Record set ->
= Beginning of Section =

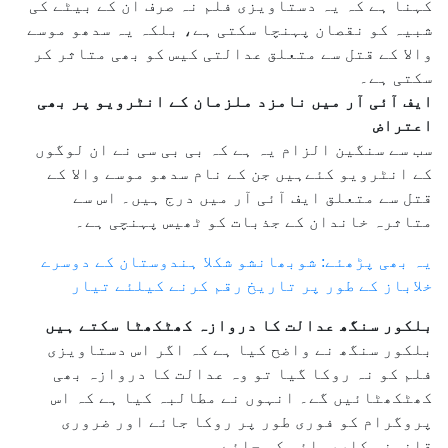
کہنا ہے کہ یہ دستاویزی فلم نہ صرف ان کے بیٹے کی
شبیہ کو نقصان پہنچا سکتی ہے، بلکہ یہ سدھو موسے
والا کے قتل سے متعلق عدالتی کیس کو بھی متاثر کر
سکتی ہے۔
ایف آئی آر میں نامزد ملزمان کے انٹرویو پر بھی
اعتراض
سب سے سنگین الزام یہ ہے کہ بی بی سی نے ان لوگوں
کے انٹرویو کئےہیں جن کے نام سدھو موسے والا کے
قتل سے متعلق ایف آئی آر میں درج ہیں۔ اس سے
متاثرہ خاندان کے جذبات کو ٹھیس پہنچی ہے۔
یہ بھی پڑھئے: شوبھانشو شکلا ہندوستان کے دوسرے
خلاباز کے طور پر تاریخ رقم کرنے کیلئے تیار
بلکور سنگھ عدالت کا دروازہ کھٹکھٹا سکتے ہیں
بلکور سنگھ نے واضح کیا ہے کہ اگر اس دستاویزی
فلم کو نہ روکا گیا تو وہ عدالت کا دروازہ بھی
کھٹکھٹائیں گے۔ انہوں نے مطالبہ کیا ہے کہ اس
پروگرام کو فوری طور پر روکا جائے اور ضروری
قانونی کارروائی کی جائے۔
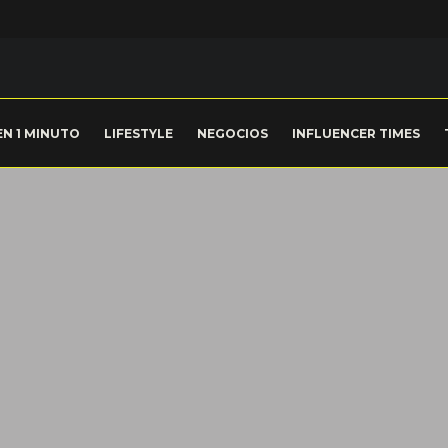
EN 1 MINUTO
LIFESTYLE
NEGOCIOS
INFLUENCER TIMES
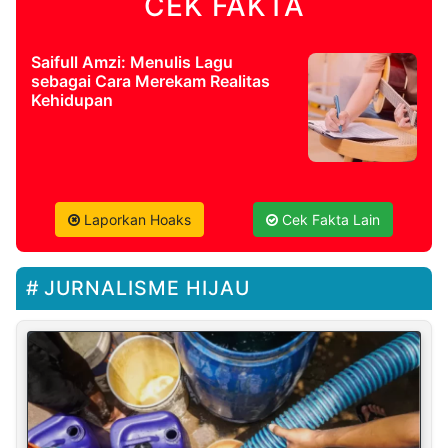
CEK FAKTA
Saifull Amzi: Menulis Lagu
sebagai Cara Merekam Realitas
Kehidupan
Laporkan Hoaks
Cek Fakta Lain
JURNALISME HIJAU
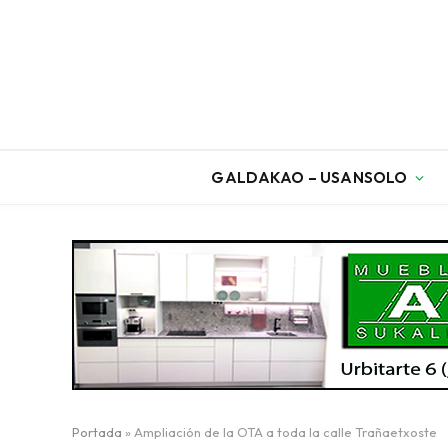
GALDAKAO – USANSOLO
Portada
»
Ampliación de la OTA a toda la calle Trañaetxoste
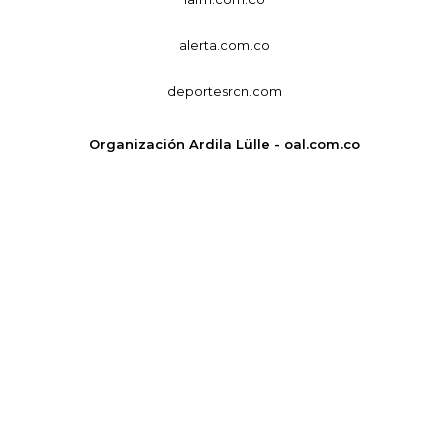
alerta.com.co
deportesrcn.com
Organización Ardila Lülle - oal.com.co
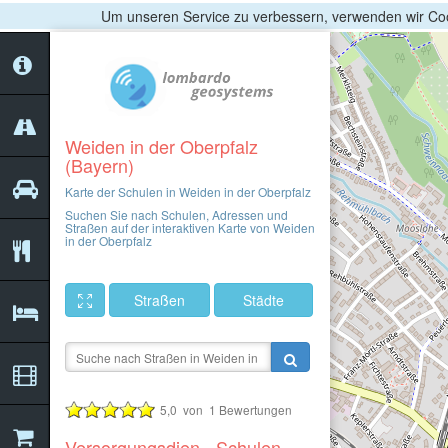
Um unseren Service zu verbessern, verwenden wir Coo
Weiden in der Oberpfalz
(Bayern)
Karte der Schulen in Weiden in der Oberpfalz
Suchen Sie nach Schulen, Adressen und
Straßen auf der interaktiven Karte von Weiden
in der Oberpfalz
Straßen
Städte
5,0
von
1
Bewertungen
Versorgungsdien - Schulen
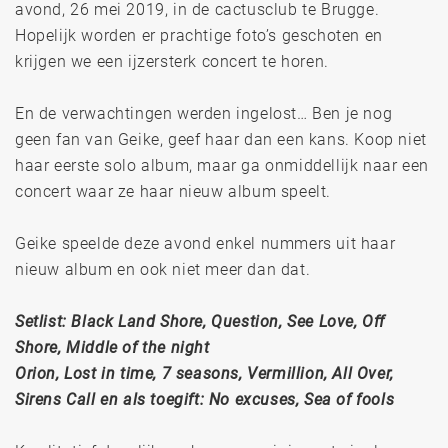
avond, 26 mei 2019, in de cactusclub te Brugge.
Hopelijk worden er prachtige foto’s geschoten en
krijgen we een ijzersterk concert te horen.
En de verwachtingen werden ingelost… Ben je nog
geen fan van Geike, geef haar dan een kans. Koop niet
haar eerste solo album, maar ga onmiddellijk naar een
concert waar ze haar nieuw album speelt.
Geike speelde deze avond enkel nummers uit haar
nieuw album en ook niet meer dan dat.
Setlist: Black Land Shore, Question, See Love, Off
Shore, Middle of the night
Orion, Lost in time, 7 seasons, Vermillion, All Over,
Sirens Call en als toegift: No excuses, Sea of fools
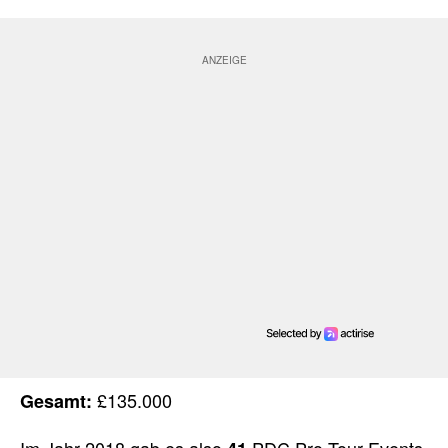
£135.000
Gesamt:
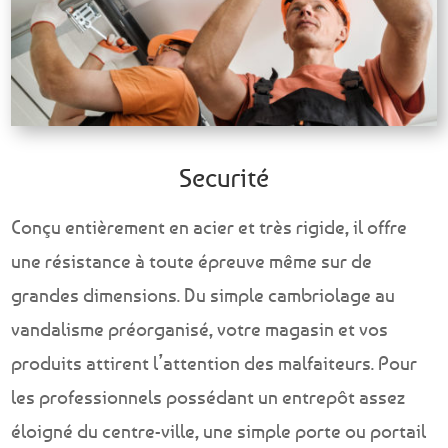
Securité
Conçu entièrement en acier et très rigide, il offre
une résistance à toute épreuve même sur de
grandes dimensions. Du simple cambriolage au
vandalisme préorganisé, votre magasin et vos
produits attirent l’attention des malfaiteurs. Pour
les professionnels possédant un entrepôt assez
éloigné du centre-ville, une simple porte ou portail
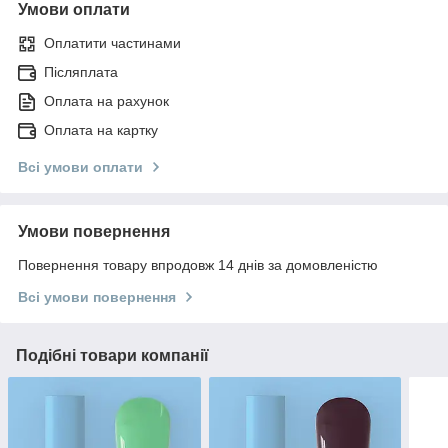
Умови оплати
Оплатити частинами
Післяплата
Оплата на рахунок
Оплата на картку
Всі умови оплати
Умови повернення
Повернення товару впродовж 14 днів за домовленістю
Всі умови повернення
Подібні товари компанії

= End of Section =

Requirement -> Please return all lines above in which the string "بلکور" is found.

Answer section ->
بلکور سنگھ عدالت کا دروازہ کھٹکھٹا سکتے ہیں
بلکور سنگھ نے واضح کیا ہے کہ اگر اس دستاویزی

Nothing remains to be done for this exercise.